Расправив плечи, Сергей скромно кивнул.
– Некоторым образом, да. Наслышан о красоте гатчинских мест и выбрался к вам на этюды. Буду рисовать парки, здания, людей… Хотите, вас нарисую?
Последние слова вырвались как-то сами собой, и Сергей невольно покраснел, однако девушка лишь улыбнулась.
– Спасибо, конечно, только что во мне интересного? Вы лучше бабушку нарисуйте. Ей уже пятьдесят два года, а ее ни разу никто не рисовал, – добавила она, доверительно понизив голос.
Сергей подумал, что замена неравноценная, и если Авдотья Семеновна прожила без собственного портрета полвека, то прекрасно обойдется без него и впредь. Однако вынужден был пообещать, что нарисует. С этой девушкой хотелось соглашаться во всем.
Настенька удалилась, оставив Белозерову полный разброд в мыслях. Дедуктировать совершенно расхотелось. Однако, возвращаясь к делу, надо было встретиться с Болотиным и обсудить версию об отравлениях.
Накануне, обедая с подполковником, они договорились о способе связи. Проще всего, конечно, было бы дойти до почтового отделения и телефонировать во дворец. Однако на весь город насчитывалось едва ли три десятка номеров, так что факт разговора заезжего художника с помощником дворцового коменданта неминуемо стал бы известным и мог вызвать к Сергею досужий интерес. Поэтому Болотин предложил иной способ. На Бомбардирской улице держал табачную лавку отставной унтер Гриценко, которому подполковник доверял. Одинокий отставник частенько навещал товарищей по службе, и в караульные помещения по старой памяти его беспрепятственно пускали. Таким образом, передать Болотину от Сергея записку или что-нибудь на словах через Гриценко было нетрудно. Для экстренной же связи, если вдруг понадобится, договорились использовать телеграммы с любым нейтральным содержанием, благо почта в Гатчине работала исправно.
Гриценко оказался пожилым кряжистым малороссом с вислыми усами и крупным носом в красных прожилках, указывающих на пристрастие бывшего унтера к горячительным напиткам. В лавке было безлюдно. Представившись, Сергей спросил папиросы «Дюшес» и передал для Болотина записку с просьбой завтра вместе пообедать в трактире Варгина. Сегодняшний день он решил посвятить знакомству с городом и живописи.

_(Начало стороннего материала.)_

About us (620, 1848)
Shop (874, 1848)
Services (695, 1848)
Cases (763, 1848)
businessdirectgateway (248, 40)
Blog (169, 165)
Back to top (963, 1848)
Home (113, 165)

– Нынче же отнесу, – коротко сказал Гриценко. – А папиросы-то возьмите.
Ругнув себя за рассеянность, Сергей вернулся к прилавку и взял коробку. Положительно, образ Настеньки, засевший в голове, путал все мысли.

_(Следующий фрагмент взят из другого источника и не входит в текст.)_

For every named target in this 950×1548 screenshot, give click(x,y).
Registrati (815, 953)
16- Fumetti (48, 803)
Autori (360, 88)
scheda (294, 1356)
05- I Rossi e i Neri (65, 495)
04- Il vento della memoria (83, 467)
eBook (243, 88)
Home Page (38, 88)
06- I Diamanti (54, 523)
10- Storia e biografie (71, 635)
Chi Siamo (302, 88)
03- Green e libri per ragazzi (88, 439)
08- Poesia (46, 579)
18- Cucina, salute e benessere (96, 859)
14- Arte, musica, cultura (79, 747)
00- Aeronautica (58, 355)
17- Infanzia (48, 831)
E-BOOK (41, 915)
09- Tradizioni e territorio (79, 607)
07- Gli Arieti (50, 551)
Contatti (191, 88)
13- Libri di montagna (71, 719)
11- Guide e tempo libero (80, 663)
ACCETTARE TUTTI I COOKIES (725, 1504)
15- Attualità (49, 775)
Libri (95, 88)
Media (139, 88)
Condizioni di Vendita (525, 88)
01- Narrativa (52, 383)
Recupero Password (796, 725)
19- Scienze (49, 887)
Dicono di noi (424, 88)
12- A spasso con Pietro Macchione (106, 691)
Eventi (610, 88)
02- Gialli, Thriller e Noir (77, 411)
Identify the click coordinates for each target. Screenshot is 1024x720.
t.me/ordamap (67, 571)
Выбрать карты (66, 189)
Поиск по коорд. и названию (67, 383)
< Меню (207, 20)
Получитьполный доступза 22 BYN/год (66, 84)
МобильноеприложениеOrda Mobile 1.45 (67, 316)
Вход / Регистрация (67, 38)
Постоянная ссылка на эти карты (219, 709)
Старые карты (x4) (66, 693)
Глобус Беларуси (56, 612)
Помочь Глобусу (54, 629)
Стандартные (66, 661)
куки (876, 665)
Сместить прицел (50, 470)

Выйдя на улицу, Белозеров побрел куда глаза глядят. Утро выдалось на славу, и уже было бы жарко, если бы не легкий освежающий ветер, игравший полами пиджака. В стеклах домов вовсю резвились яркие солнечные блики, бездонную синеву неба оттеняли кипенно-белые облака, молодая листва шелестела совершенно умиротворяющим образом. Пожалуй, так хорошо и спокойно Сергей не чувствовал себя с прошлой весны, когда проводил офицерский отпуск в доме Феодоры Спиридоновны. Славный выдался отпуск, и рисовалось от души, вот только однажды ночью молодая вдова впервые намекнула, что неплохо бы им пожениться…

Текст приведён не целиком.